▶ _DATA EXCERPTS_
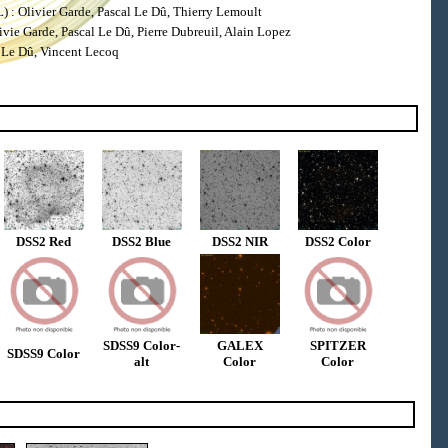
: Olivier Garde, Pascal Le Dû, Thierry Lemoult
ie Garde, Pascal Le Dû, Pierre Dubreuil, Alain Lopez
 Le Dû, Vincent Lecoq
DSS2 Red
DSS2 Blue
DSS2 NIR
DSS2 Color
SDSS9 Color-
GALEX
SPITZER
SDSS9 Color
alt
Color
Color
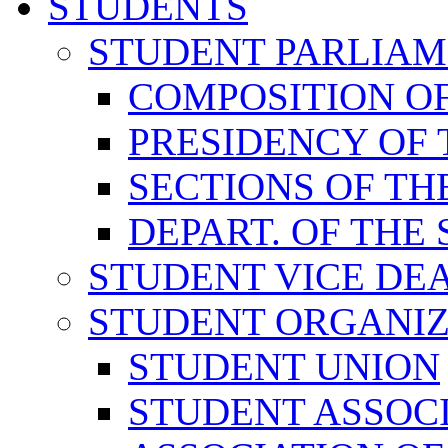
STUDENTS
STUDENT PARLIA
COMPOSITION O
PRESIDENCY OF
SECTIONS OF TH
DEPART. OF THE
STUDENT VICE DE
STUDENT ORGANIZ
STUDENT UNION
STUDENT ASSOC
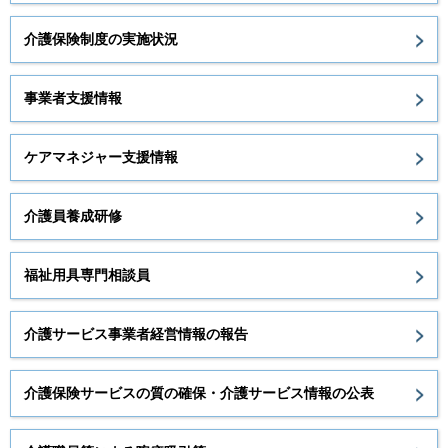
介護保険制度の実施状況
事業者支援情報
ケアマネジャー支援情報
介護員養成研修
福祉用具専門相談員
介護サービス事業者経営情報の報告
介護保険サービスの質の確保・介護サービス情報の公表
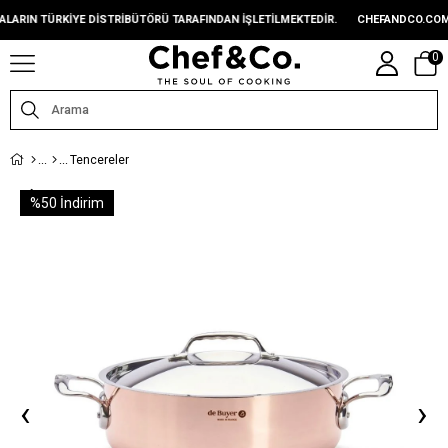
 TÜRKIYE DISTRIBÜTÖRÜ TARAFINDAN IŞLETILMEKTEDIR.
CHEFANDCO.COM, MAR
0
Tencereler
%
50
İndirim
‹
›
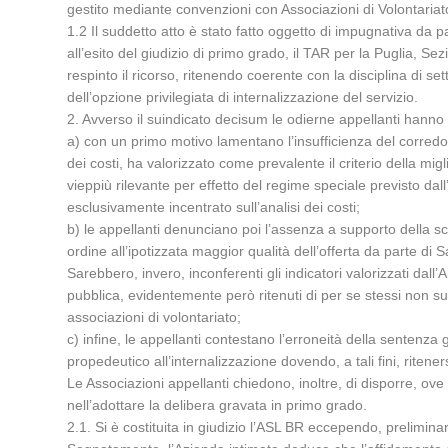
gestito mediante convenzioni con Associazioni di Volontaria
1.2 Il suddetto atto è stato fatto oggetto di impugnativa da 
all’esito del giudizio di primo grado, il TAR per la Puglia, S
respinto il ricorso, ritenendo coerente con la disciplina di s
dell’opzione privilegiata di internalizzazione del servizio.
2. Avverso il suindicato decisum le odierne appellanti hanno 
a) con un primo motivo lamentano l’insufficienza del corredo 
dei costi, ha valorizzato come prevalente il criterio della migl
vieppiù rilevante per effetto del regime speciale previsto dal
esclusivamente incentrato sull’analisi dei costi;
b) le appellanti denunciano poi l’assenza a supporto della sc
ordine all’ipotizzata maggior qualità dell’offerta da parte di 
Sarebbero, invero, inconferenti gli indicatori valorizzati dall
pubblica, evidentemente però ritenuti di per se stessi non suf
associazioni di volontariato;
c) infine, le appellanti contestano l’erroneità della sentenza
propedeutico all’internalizzazione dovendo, a tali fini, ritene
Le Associazioni appellanti chiedono, inoltre, di disporre, ove
nell’adottare la delibera gravata in primo grado.
2.1. Si è costituita in giudizio l’ASL BR eccependo, prelimin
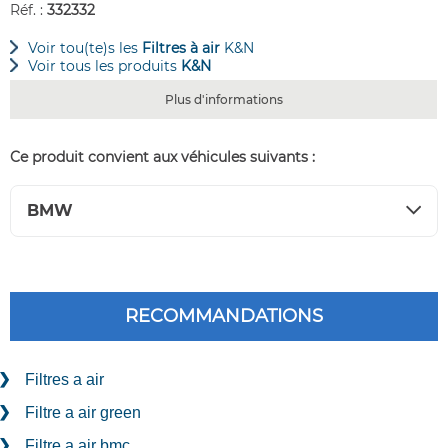
Réf. :
332332
Voir tou(te)s les
Filtres à air
K&N
Voir tous les produits
K&N
Plus d'informations
Ce produit convient aux véhicules suivants :
BMW
RECOMMANDATIONS
Filtres a air
Filtre a air green
Filtre a air bmc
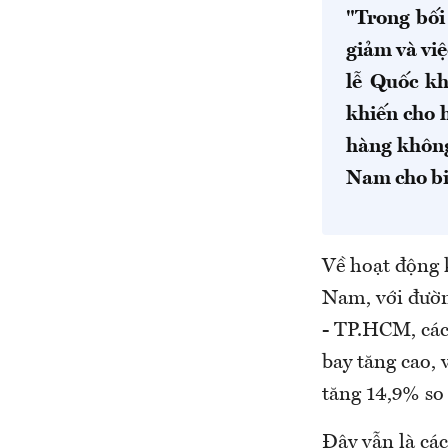
"Trong bối
giảm và việ
lễ Quốc k
khiến cho 
hàng không
Nam cho bi
Về hoạt động 
Nam, với đườn
- TP.HCM, các
bay tăng cao, 
tăng 14,9% so
Đây vẫn là các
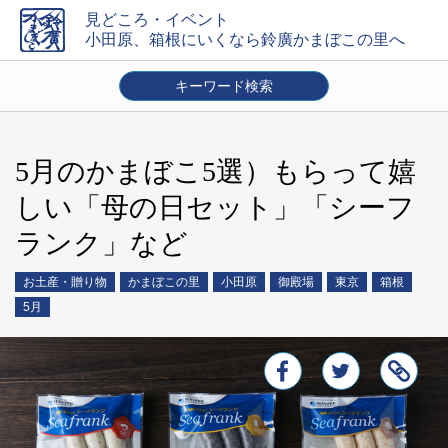
見どころ・イベント
小田原、箱根にいくなら鈴廣かまぼこの里へ
キーワード検索
エリアを選ぶ
かまぼこの里
小田原
御殿場
東京
箱根
その他
5月のかまぼこ5選）もらって嬉
時期
しい「母の日セット」「シーフ
通年
1月
2月
3月
4月
5月
6月
7月
8月
9月
10月
11月
12月
ランク」など
内容
お土産・贈り物
かまぼこの里
小田原
御殿場
東京
箱根
お土産・贈り物
お食事・スイーツ
イベント
体験
5月
キャンペーン
店舗トピック
交通案内
クーポン
絞り込み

▶ _PROBLEM_
Go through the material and copy each line in which the word "Garde" occurs.

▶ _RESULT_
: Olivier Garde, Pascal Le Dû, Thierry Lemoult
ie Garde, Pascal Le Dû, Pierre Dubreuil, Alain Lopez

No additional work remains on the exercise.